● **Task directions**
Once the line holding "IA en entreprise : et si on formait aussi les" is found in the entries below, transcribe exactly every line up to and including the one holding "hiperconectividade. Afinal, qual", but leave out the pictures.

● **Records shown**
▼

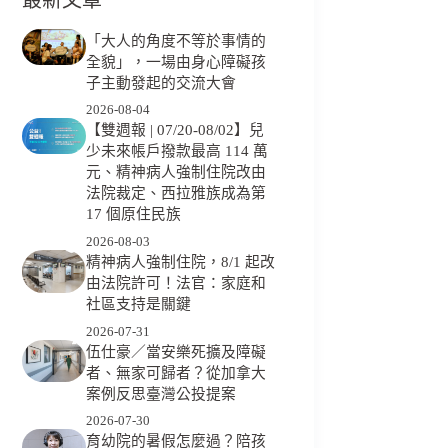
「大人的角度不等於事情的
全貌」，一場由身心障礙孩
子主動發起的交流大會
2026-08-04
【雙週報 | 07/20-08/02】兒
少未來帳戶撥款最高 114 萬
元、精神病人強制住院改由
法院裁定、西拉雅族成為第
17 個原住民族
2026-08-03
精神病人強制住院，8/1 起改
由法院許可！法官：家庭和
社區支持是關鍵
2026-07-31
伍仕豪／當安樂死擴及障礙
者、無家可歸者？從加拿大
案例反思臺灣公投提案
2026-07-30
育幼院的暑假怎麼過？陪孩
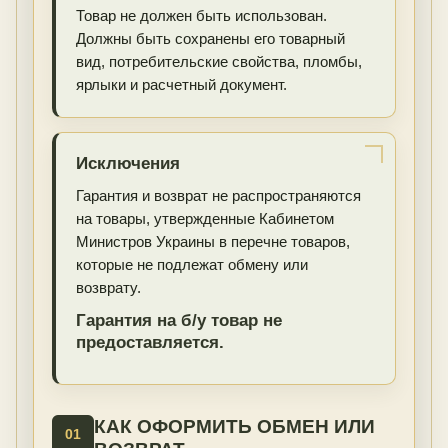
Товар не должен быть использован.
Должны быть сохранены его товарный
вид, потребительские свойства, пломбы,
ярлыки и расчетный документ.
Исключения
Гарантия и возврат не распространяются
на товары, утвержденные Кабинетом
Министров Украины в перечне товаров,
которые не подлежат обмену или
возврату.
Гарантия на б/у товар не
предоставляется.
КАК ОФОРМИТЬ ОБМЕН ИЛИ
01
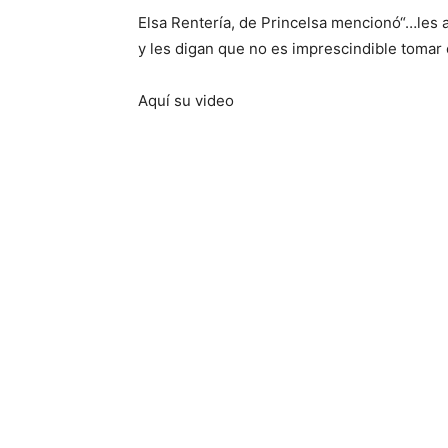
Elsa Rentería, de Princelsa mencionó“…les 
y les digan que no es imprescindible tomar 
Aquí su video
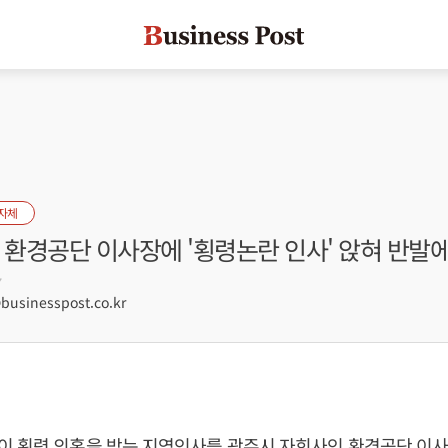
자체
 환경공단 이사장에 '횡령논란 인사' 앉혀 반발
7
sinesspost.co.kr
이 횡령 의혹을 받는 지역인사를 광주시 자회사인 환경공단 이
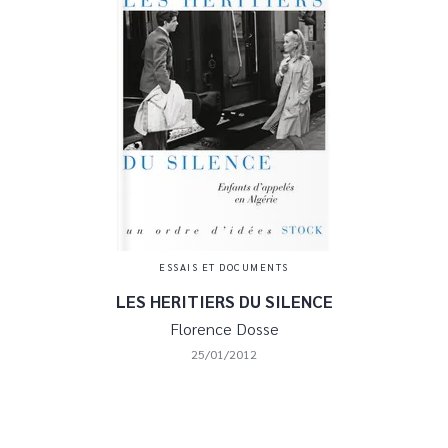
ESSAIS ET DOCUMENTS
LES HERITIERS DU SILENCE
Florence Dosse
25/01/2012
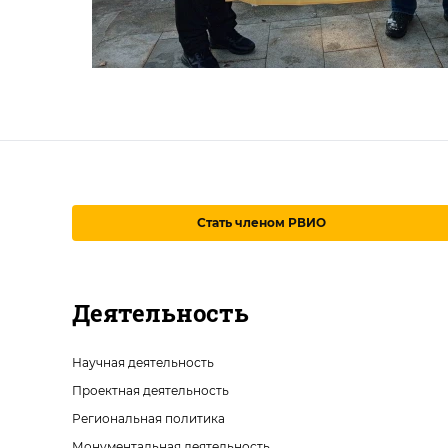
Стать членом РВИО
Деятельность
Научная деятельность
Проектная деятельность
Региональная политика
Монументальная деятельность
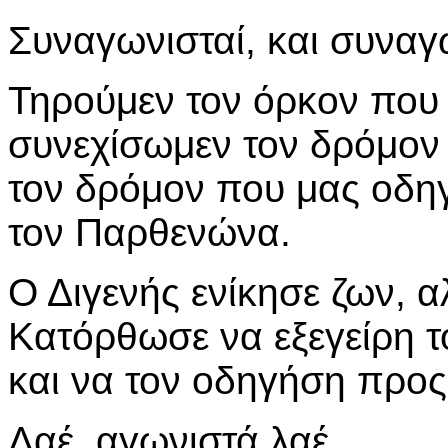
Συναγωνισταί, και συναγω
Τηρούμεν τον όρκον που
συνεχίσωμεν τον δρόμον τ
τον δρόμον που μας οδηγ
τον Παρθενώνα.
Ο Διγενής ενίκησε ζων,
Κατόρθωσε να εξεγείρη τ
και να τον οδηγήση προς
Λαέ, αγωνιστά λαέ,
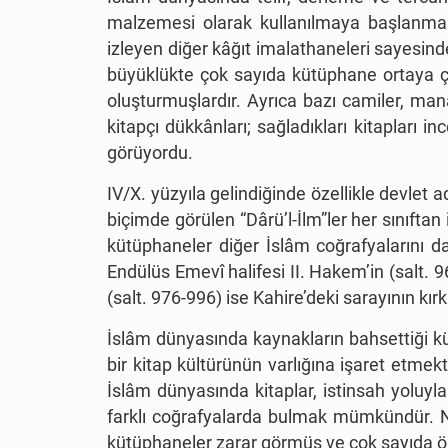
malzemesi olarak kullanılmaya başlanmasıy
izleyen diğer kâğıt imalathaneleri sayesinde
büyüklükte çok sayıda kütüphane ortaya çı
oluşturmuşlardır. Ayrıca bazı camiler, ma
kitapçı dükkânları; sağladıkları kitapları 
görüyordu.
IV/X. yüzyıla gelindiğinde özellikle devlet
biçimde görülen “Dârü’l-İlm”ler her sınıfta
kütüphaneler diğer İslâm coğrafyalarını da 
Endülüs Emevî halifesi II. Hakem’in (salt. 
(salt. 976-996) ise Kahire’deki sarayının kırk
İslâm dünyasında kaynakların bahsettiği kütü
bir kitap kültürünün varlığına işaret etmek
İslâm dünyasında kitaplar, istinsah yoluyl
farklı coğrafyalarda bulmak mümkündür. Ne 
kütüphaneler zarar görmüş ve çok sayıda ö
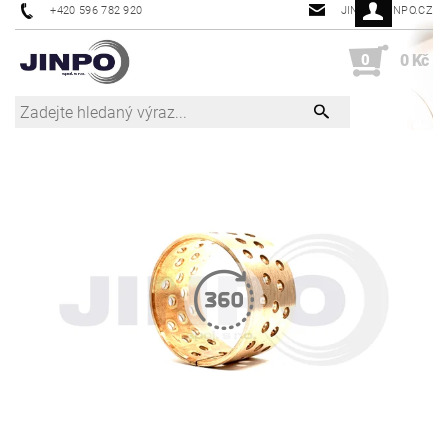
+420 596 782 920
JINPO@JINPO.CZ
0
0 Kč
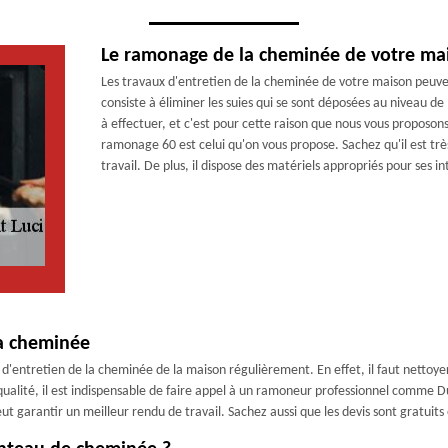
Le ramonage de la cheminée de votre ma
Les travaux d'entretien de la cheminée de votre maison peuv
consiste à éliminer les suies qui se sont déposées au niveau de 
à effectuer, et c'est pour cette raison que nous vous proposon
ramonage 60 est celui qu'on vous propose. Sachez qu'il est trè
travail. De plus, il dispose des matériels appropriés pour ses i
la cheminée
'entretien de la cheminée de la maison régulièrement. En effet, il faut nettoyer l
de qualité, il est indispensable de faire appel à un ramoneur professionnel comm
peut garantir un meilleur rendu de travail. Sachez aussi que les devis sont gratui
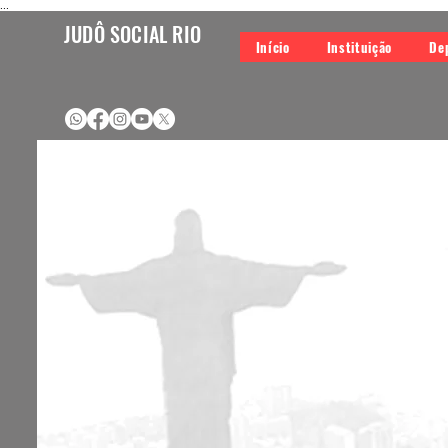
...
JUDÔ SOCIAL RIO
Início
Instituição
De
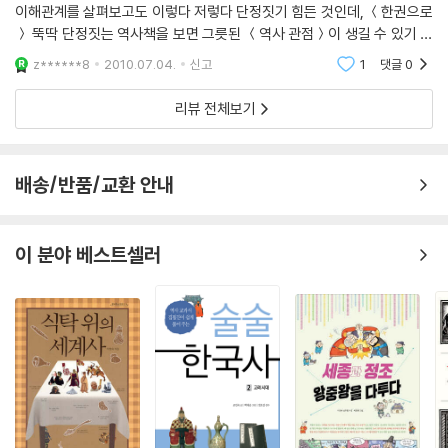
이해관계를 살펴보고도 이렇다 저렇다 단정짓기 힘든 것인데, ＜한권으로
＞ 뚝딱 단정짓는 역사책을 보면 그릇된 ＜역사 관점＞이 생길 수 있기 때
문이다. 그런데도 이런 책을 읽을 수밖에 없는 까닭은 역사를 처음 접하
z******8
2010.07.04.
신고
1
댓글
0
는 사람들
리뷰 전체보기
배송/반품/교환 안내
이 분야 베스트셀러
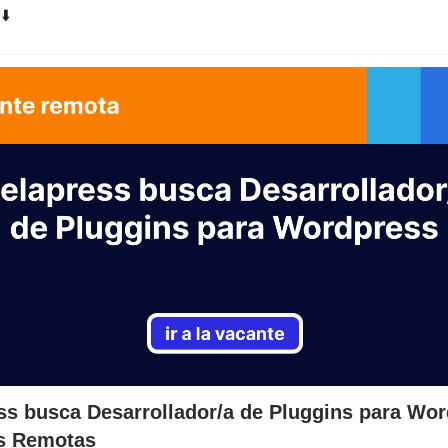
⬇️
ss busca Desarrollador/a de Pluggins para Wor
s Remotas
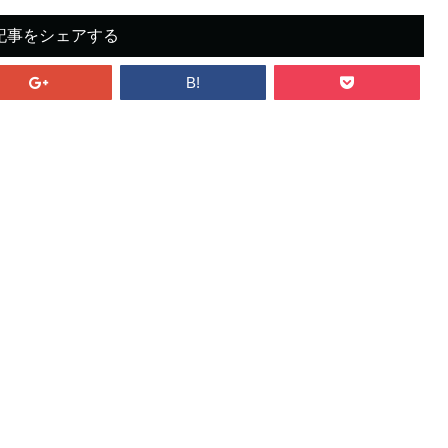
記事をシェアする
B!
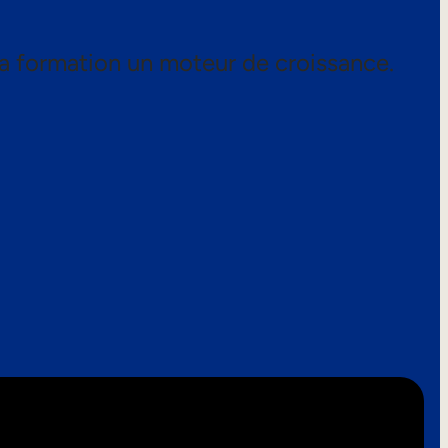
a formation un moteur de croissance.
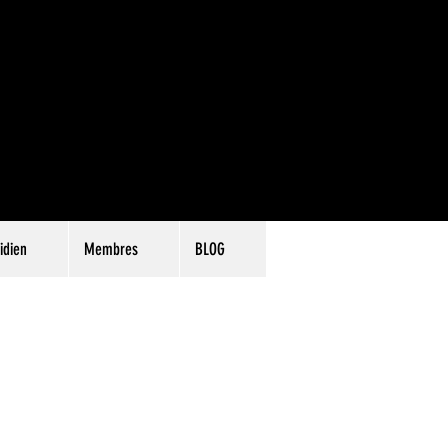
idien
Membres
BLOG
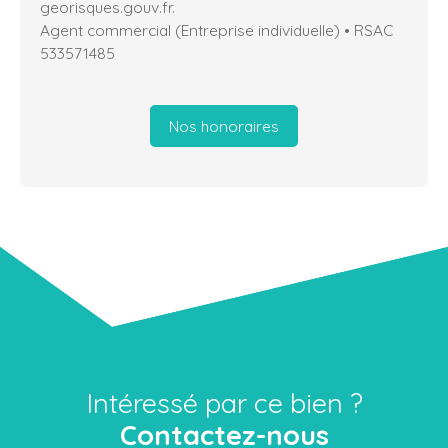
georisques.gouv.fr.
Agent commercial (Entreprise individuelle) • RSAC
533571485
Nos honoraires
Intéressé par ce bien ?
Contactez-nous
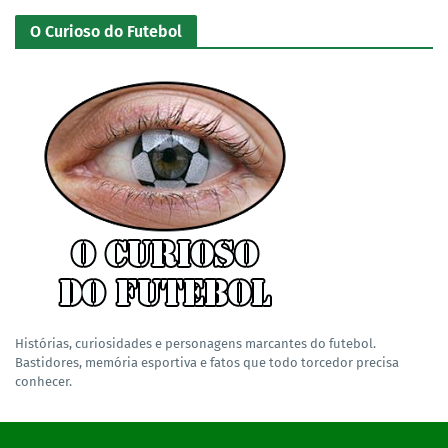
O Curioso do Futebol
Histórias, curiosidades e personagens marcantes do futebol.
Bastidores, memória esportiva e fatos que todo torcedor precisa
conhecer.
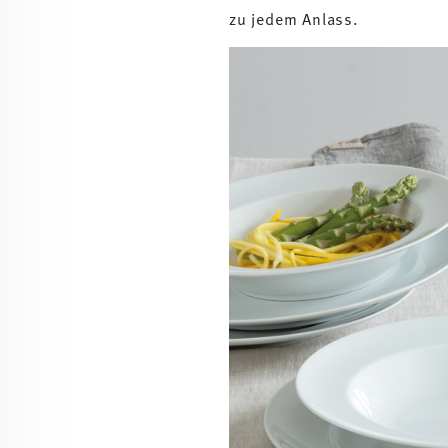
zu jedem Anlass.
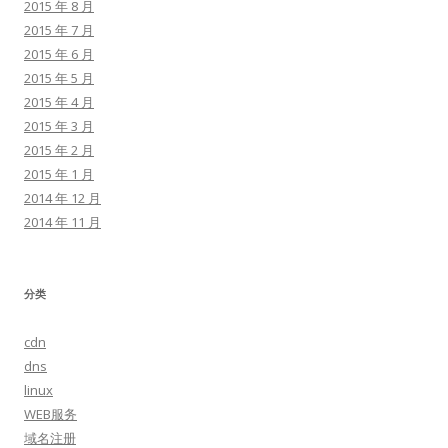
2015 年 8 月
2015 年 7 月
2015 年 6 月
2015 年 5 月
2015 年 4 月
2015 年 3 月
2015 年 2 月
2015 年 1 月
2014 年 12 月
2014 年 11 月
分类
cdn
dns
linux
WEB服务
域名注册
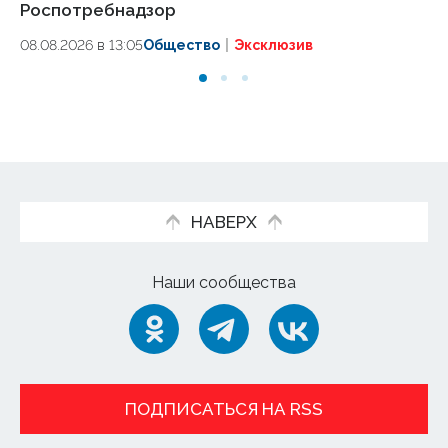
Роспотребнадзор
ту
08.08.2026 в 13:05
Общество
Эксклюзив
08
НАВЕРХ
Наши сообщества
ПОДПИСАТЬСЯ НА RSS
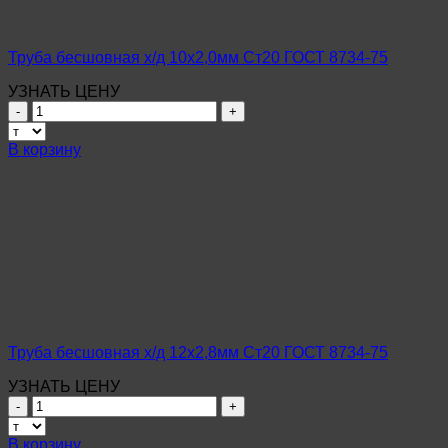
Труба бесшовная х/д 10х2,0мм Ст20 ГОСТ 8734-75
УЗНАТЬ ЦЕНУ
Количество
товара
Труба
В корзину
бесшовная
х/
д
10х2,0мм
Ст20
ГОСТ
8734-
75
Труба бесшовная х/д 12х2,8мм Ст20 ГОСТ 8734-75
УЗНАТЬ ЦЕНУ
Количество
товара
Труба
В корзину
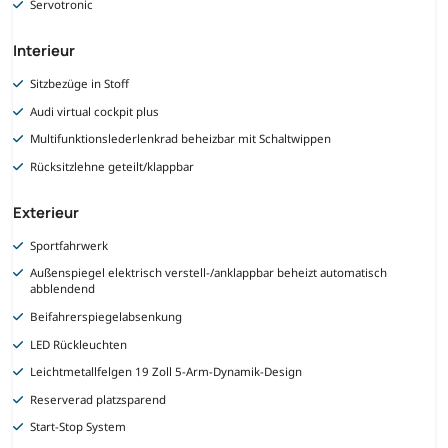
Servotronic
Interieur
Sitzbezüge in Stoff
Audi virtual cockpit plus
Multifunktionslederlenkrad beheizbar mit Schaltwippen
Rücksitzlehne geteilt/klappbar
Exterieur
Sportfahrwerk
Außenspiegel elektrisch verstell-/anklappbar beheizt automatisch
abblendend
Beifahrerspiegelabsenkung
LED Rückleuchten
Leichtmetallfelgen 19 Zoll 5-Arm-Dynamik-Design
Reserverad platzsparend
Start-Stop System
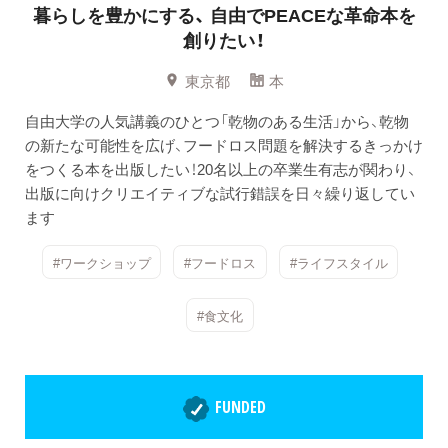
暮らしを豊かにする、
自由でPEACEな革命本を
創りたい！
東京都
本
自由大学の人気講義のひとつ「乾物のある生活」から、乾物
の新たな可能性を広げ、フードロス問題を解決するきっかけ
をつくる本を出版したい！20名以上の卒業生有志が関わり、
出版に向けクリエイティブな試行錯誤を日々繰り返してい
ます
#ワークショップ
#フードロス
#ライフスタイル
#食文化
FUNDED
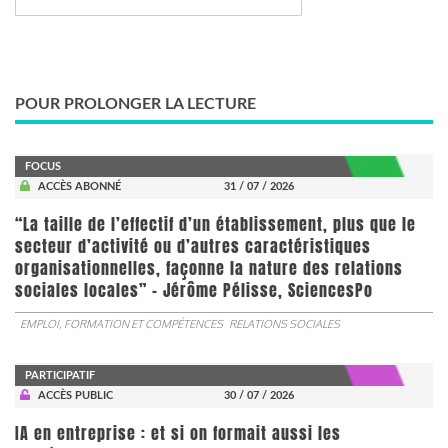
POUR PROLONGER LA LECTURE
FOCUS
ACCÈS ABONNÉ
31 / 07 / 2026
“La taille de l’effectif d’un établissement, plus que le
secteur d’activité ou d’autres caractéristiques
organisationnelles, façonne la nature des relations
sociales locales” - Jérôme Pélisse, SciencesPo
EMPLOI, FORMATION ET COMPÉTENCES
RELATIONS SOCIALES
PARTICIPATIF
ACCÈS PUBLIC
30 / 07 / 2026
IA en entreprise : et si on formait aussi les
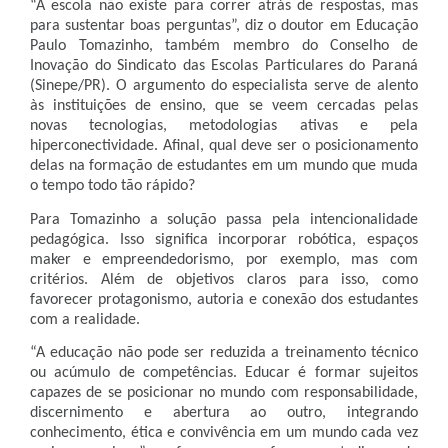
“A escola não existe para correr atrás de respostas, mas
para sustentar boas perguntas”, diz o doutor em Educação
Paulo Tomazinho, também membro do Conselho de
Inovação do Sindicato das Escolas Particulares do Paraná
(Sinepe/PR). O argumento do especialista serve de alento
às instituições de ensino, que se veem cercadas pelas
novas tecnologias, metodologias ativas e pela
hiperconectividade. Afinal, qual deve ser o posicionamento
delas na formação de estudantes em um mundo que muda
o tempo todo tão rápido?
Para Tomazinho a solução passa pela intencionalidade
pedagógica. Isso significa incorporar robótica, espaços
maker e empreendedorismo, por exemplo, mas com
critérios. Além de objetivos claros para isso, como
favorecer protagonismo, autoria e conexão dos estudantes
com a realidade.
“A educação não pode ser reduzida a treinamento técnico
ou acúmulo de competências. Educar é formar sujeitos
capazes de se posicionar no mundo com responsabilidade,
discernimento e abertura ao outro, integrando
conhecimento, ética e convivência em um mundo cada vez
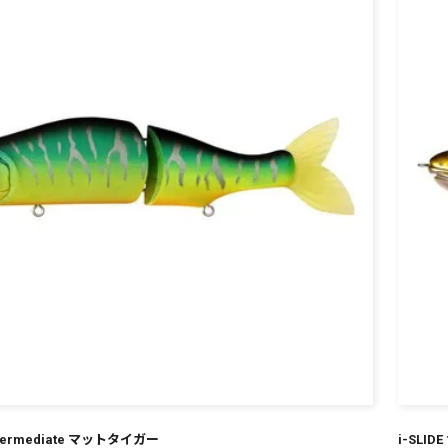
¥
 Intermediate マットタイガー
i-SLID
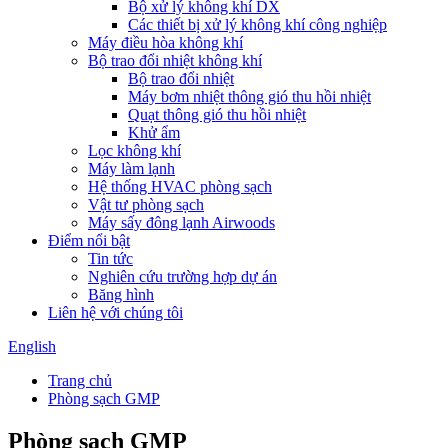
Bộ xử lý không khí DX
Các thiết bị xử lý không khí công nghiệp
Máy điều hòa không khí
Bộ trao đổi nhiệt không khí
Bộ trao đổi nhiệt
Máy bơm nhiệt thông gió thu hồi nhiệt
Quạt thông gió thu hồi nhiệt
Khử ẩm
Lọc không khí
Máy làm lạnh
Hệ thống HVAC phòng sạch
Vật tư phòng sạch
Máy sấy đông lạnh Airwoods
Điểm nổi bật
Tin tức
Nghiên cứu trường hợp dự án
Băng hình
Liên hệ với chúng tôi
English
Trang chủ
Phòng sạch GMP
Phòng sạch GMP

▲

● **Response area**
IA en entreprise : et si on formait aussi les
“A escola não existe para correr atrás de respostas, mas
para sustentar boas perguntas”, diz o doutor em Educação
Paulo Tomazinho, também membro do Conselho de
Inovação do Sindicato das Escolas Particulares do Paraná
(Sinepe/PR). O argumento do especialista serve de alento
às instituições de ensino, que se veem cercadas pelas
novas tecnologias, metodologias ativas e pela
hiperconectividade. Afinal, qual deve ser o posicionamento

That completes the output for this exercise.